WHAT YOU WILL DO – Return the records from the first line through the line containing "Η ανακοίνωση για τον Βασίλη Τρούμπουλο", and leave out the pictures.

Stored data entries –
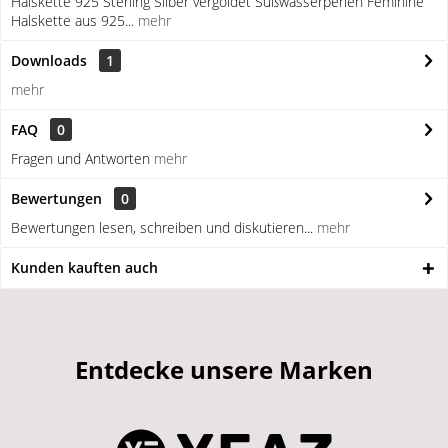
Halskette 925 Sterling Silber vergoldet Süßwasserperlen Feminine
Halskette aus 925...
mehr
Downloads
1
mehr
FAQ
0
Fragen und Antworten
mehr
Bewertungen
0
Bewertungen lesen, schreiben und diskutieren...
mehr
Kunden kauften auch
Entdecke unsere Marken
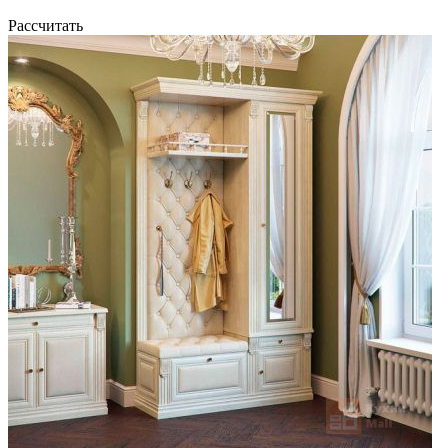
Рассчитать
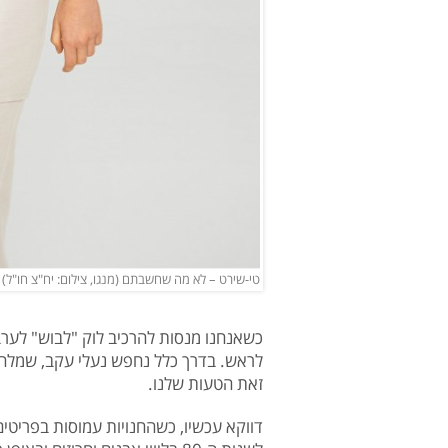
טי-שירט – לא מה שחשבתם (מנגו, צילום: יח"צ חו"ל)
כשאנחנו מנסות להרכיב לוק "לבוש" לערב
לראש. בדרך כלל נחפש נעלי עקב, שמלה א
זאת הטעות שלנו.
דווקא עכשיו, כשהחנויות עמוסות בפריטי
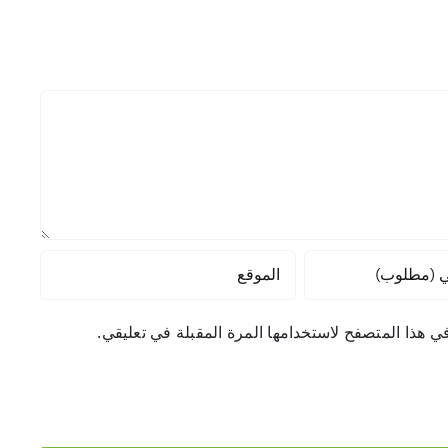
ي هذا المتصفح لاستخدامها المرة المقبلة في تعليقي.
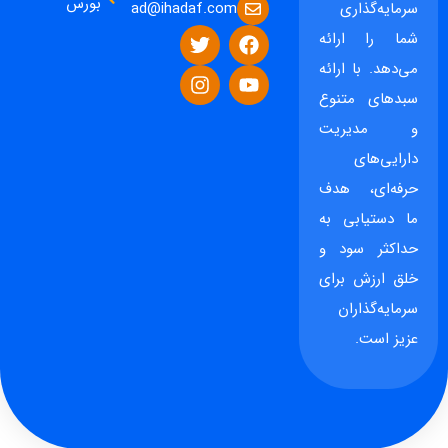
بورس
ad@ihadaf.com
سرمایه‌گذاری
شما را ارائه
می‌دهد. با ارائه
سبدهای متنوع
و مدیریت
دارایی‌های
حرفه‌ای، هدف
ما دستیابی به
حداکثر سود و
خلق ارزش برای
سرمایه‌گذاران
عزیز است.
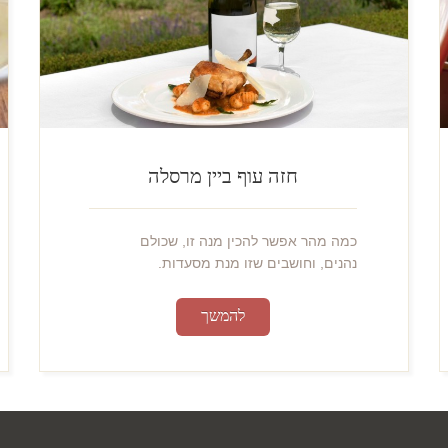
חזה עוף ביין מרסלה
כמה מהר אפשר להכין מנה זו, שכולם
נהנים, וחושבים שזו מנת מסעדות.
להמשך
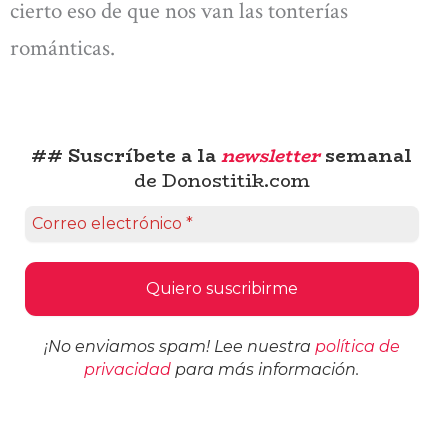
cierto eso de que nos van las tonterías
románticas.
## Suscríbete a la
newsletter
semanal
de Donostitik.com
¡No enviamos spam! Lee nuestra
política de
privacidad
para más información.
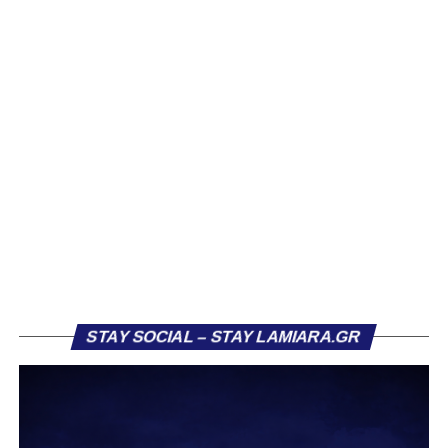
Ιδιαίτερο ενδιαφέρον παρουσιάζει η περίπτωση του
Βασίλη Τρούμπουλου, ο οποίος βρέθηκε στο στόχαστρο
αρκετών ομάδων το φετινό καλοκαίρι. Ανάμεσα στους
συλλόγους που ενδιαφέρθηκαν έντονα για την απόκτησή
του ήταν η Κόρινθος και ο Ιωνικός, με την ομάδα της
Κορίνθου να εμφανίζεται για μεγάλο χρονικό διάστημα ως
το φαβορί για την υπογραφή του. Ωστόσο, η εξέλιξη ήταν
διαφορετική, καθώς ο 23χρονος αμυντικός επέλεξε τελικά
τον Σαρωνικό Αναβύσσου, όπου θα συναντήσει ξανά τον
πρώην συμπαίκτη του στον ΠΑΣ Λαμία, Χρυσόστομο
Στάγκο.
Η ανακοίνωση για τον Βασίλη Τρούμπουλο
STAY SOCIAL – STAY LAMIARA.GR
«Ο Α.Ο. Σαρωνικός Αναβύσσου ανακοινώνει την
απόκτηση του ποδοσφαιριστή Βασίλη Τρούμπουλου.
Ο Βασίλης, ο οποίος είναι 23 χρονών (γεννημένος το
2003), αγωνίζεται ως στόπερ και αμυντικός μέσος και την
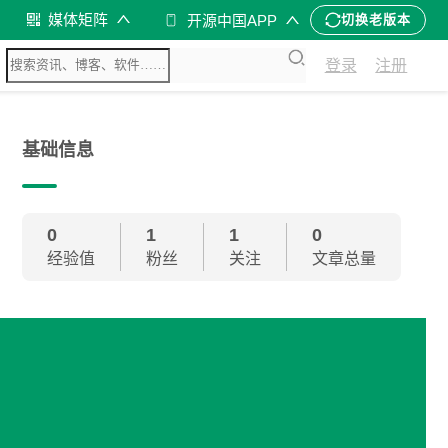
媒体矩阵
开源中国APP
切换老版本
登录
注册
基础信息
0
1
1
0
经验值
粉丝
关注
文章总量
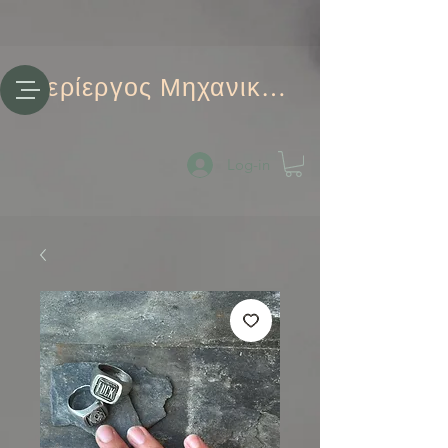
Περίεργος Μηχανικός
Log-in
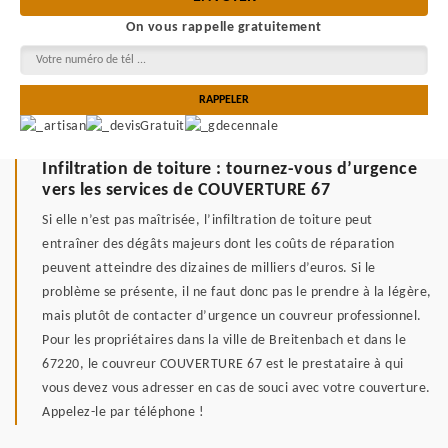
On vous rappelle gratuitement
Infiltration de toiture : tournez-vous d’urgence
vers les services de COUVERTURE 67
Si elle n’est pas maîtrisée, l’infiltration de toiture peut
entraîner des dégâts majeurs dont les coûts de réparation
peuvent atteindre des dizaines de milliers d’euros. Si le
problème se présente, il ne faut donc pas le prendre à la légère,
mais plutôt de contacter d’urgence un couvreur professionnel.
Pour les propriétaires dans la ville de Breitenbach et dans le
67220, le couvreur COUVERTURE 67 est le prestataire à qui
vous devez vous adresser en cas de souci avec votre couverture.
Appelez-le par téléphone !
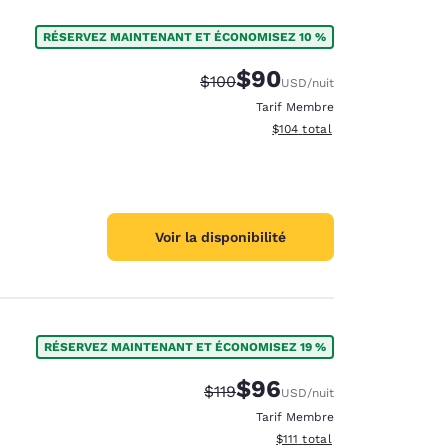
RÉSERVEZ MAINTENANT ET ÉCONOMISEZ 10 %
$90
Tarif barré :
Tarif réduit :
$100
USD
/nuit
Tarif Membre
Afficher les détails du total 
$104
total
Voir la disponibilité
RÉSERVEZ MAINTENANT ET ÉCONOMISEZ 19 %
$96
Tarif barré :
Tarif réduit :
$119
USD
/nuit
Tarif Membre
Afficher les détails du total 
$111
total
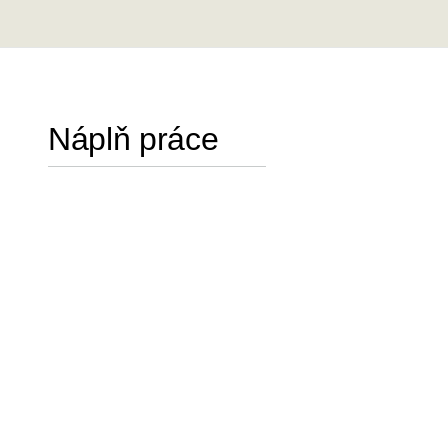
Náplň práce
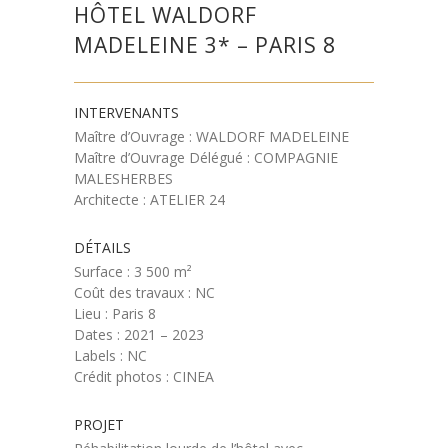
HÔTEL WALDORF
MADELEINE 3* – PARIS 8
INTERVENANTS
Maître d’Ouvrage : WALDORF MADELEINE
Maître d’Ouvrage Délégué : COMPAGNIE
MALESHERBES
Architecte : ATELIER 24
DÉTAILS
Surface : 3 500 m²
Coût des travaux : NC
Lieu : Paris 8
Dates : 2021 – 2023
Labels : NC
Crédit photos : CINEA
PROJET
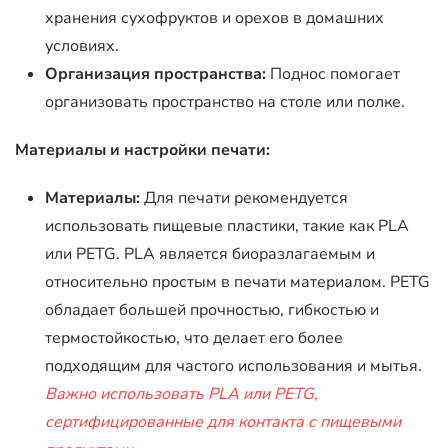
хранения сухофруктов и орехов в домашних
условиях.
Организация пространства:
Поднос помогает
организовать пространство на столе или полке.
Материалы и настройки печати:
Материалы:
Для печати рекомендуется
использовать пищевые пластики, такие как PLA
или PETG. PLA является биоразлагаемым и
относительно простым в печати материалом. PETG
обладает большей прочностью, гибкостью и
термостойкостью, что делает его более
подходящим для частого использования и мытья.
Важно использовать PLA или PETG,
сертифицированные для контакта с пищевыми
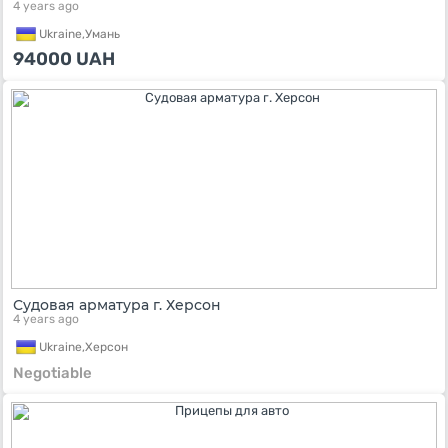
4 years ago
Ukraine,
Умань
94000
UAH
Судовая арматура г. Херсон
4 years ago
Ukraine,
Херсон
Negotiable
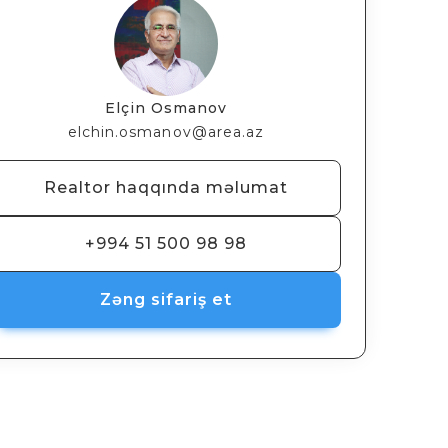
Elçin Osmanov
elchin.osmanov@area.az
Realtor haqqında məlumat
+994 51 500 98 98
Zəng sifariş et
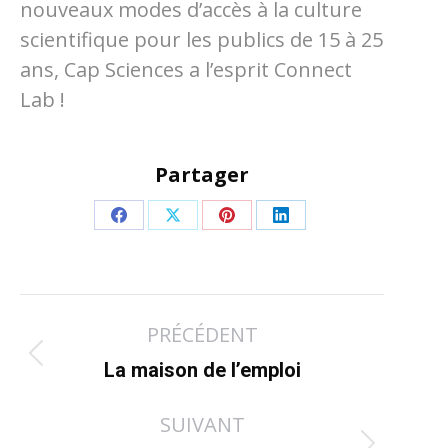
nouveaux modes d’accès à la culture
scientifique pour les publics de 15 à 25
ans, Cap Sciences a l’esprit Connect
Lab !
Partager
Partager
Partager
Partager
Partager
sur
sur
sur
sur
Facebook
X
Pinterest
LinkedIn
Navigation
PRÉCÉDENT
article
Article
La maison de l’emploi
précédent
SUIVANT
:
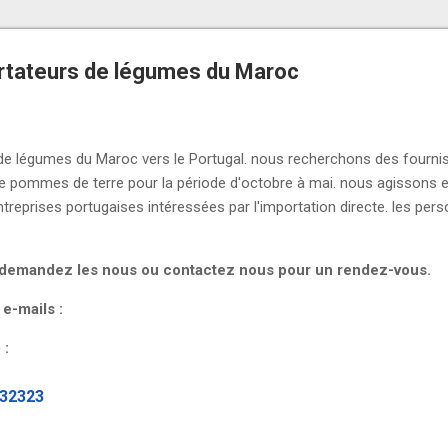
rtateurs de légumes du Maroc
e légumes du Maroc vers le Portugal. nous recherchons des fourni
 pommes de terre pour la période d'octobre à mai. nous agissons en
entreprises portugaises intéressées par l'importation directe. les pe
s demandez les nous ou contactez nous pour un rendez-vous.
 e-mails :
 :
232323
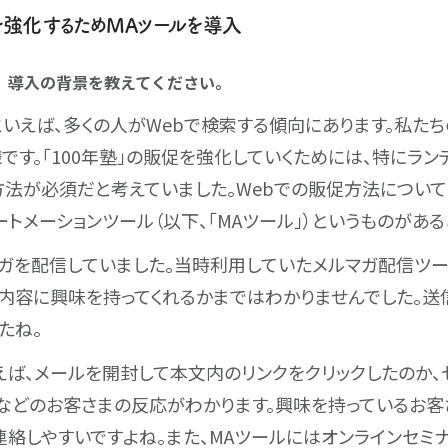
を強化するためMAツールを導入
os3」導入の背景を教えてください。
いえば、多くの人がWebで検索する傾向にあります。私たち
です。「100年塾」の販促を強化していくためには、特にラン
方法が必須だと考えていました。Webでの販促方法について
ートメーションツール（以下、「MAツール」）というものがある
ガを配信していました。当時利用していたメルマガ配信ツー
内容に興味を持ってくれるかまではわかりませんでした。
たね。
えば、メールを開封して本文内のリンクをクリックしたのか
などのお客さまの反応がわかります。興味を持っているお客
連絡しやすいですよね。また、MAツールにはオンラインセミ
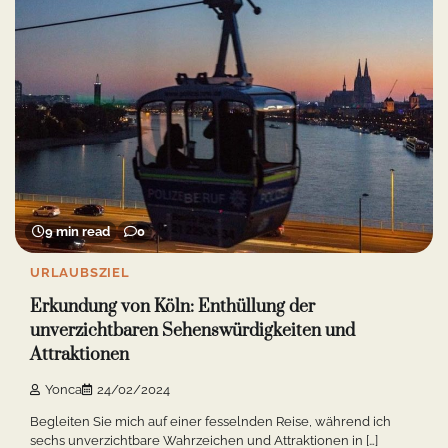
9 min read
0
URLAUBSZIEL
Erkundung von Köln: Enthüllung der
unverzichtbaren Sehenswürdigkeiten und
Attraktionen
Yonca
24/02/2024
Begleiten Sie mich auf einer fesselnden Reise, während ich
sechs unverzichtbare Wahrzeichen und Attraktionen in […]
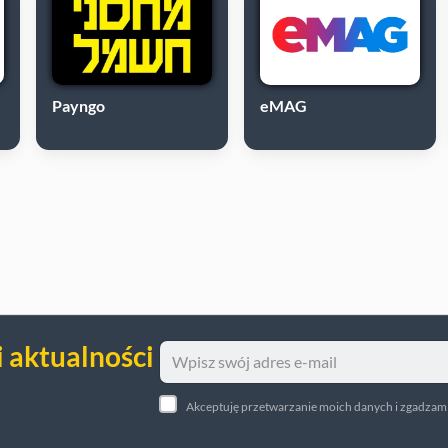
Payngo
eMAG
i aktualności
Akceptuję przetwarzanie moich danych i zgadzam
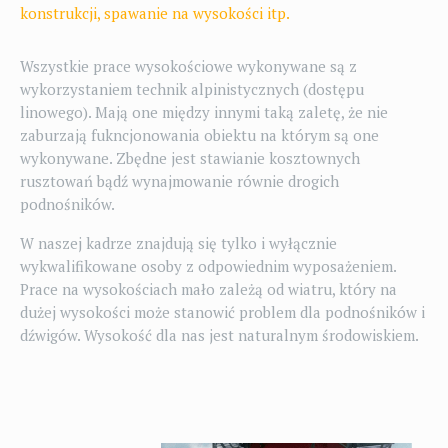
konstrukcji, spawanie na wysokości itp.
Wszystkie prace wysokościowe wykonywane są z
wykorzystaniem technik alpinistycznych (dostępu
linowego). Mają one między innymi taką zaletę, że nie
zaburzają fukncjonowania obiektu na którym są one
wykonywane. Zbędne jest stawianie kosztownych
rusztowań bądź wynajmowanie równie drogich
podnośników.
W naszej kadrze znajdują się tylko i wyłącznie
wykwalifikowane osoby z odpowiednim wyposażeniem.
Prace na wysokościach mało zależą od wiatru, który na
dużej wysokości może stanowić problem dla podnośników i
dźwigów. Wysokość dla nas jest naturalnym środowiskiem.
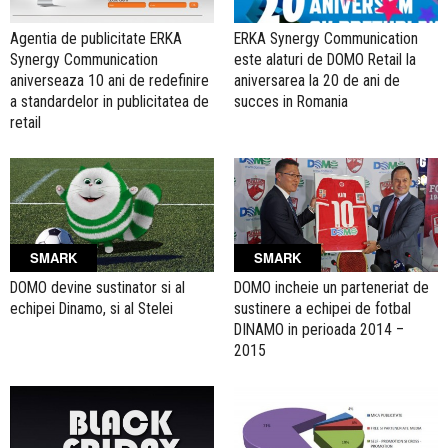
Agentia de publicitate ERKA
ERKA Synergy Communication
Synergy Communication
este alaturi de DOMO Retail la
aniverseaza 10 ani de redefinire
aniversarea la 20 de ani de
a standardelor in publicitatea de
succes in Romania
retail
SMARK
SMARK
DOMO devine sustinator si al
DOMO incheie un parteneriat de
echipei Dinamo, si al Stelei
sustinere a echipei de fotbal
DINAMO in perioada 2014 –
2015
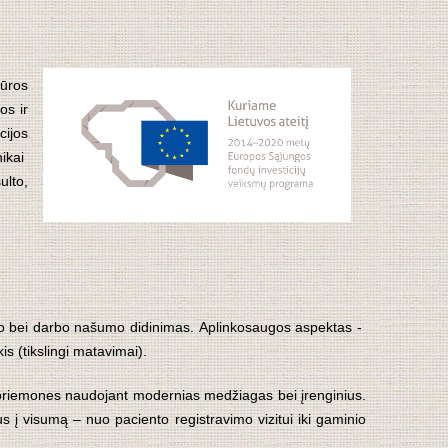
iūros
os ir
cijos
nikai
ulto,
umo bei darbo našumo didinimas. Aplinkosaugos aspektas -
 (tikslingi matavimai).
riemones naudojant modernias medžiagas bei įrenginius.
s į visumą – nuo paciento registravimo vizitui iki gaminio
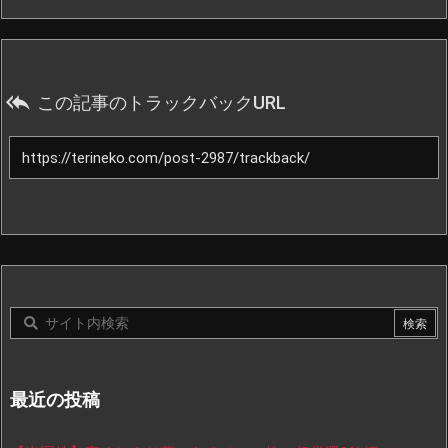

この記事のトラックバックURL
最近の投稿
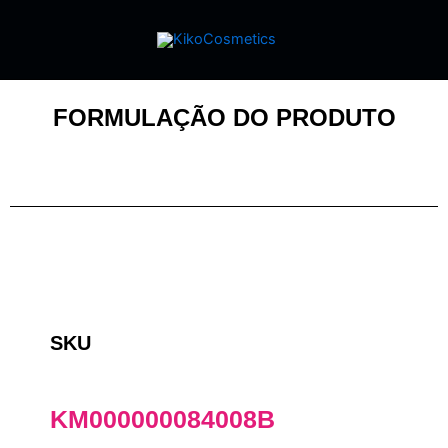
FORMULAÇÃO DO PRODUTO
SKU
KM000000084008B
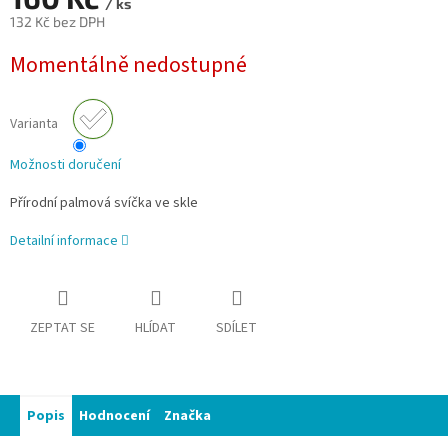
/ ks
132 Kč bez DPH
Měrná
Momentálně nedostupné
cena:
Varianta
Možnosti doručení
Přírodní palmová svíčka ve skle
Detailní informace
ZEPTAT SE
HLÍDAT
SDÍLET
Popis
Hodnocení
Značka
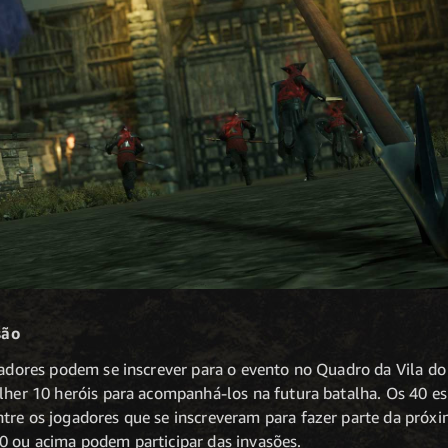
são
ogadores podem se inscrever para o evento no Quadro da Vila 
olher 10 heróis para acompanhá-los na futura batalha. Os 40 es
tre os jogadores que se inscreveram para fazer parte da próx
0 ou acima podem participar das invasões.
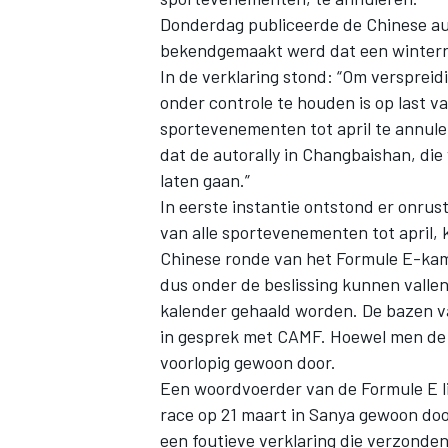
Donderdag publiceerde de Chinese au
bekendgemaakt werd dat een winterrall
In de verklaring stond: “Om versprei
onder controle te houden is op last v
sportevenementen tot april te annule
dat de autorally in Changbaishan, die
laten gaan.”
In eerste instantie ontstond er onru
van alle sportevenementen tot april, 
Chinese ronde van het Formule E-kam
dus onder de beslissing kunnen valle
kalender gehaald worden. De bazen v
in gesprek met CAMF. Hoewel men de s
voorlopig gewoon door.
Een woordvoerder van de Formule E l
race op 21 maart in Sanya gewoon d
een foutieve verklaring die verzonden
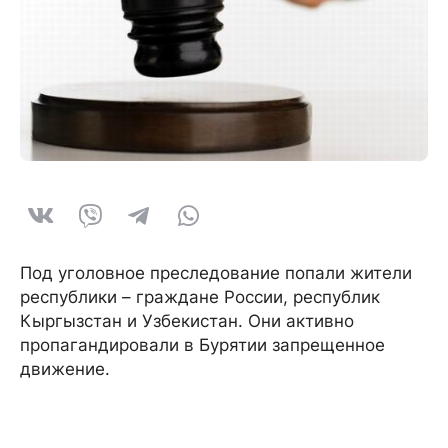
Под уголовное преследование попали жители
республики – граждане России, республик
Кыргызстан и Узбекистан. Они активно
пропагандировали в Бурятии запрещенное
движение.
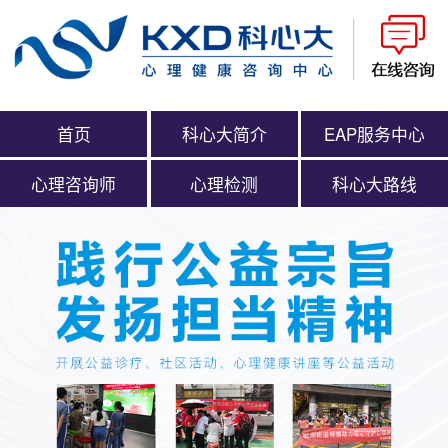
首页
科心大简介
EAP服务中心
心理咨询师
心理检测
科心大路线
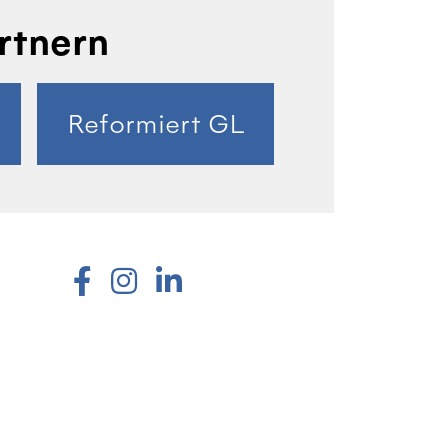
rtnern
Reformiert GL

ANSWER –
Halskette 925 Sterling Silber vergoldet Süßwasserperlen Feminine
Halskette aus 925...
mehr
Downloads
1
mehr
FAQ
0
Fragen und Antworten
mehr
Bewertungen
0
Bewertungen lesen, schreiben und diskutieren...
mehr
Kunden kauften auch
Entdecke unsere Marken
Рассчитать
טי-שירט – לא מה שחשבתם (מנגו, צילום: יח"צ חו"ל)
כשאנחנו מנסות להרכיב לוק "לבוש" לערב
לראש. בדרך כלל נחפש נעלי עקב, שמלה א
זאת הטעות שלנו.
דווקא עכשיו, כשהחנויות עמוסות בפריטי
ي هذا المتصفح لاستخدامها المرة المقبلة في تعليقي.
بورس
ad@ihadaf.com
سرمایه‌گذاری
شما را ارائه
می‌دهد. با ارائه
سبدهای متنوع
و مدیریت
دارایی‌های
حرفه‌ای، هدف
ما دستیابی به
حداکثر سود و
خلق ارزش برای
سرمایه‌گذاران
عزیز است.
חזה עוף ביין מרסלה
כמה מהר אפשר להכין מנה זו, שכולם
נהנים, וחושבים שזו מנת מסעדות.
להמשך
cierto eso de que nos van las tonterías
románticas.
## Suscríbete a la
newsletter
semanal
de Donostitik.com
¡No enviamos spam! Lee nuestra
política de
privacidad
para más información.
Ιδιαίτερο ενδιαφέρον παρουσιάζει η περίπτωση του
Βασίλη Τρούμπουλου, ο οποίος βρέθηκε στο στόχαστρο
αρκετών ομάδων το φετινό καλοκαίρι. Ανάμεσα στους
συλλόγους που ενδιαφέρθηκαν έντονα για την απόκτησή
του ήταν η Κόρινθος και ο Ιωνικός, με την ομάδα της
Κορίνθου να εμφανίζεται για μεγάλο χρονικό διάστημα ως
το φαβορί για την υπογραφή του. Ωστόσο, η εξέλιξη ήταν
διαφορετική, καθώς ο 23χρονος αμυντικός επέλεξε τελικά
τον Σαρωνικό Αναβύσσου, όπου θα συναντήσει ξανά τον
πρώην συμπαίκτη του στον ΠΑΣ Λαμία, Χρυσόστομο
Στάγκο.
Η ανακοίνωση για τον Βασίλη Τρούμπουλο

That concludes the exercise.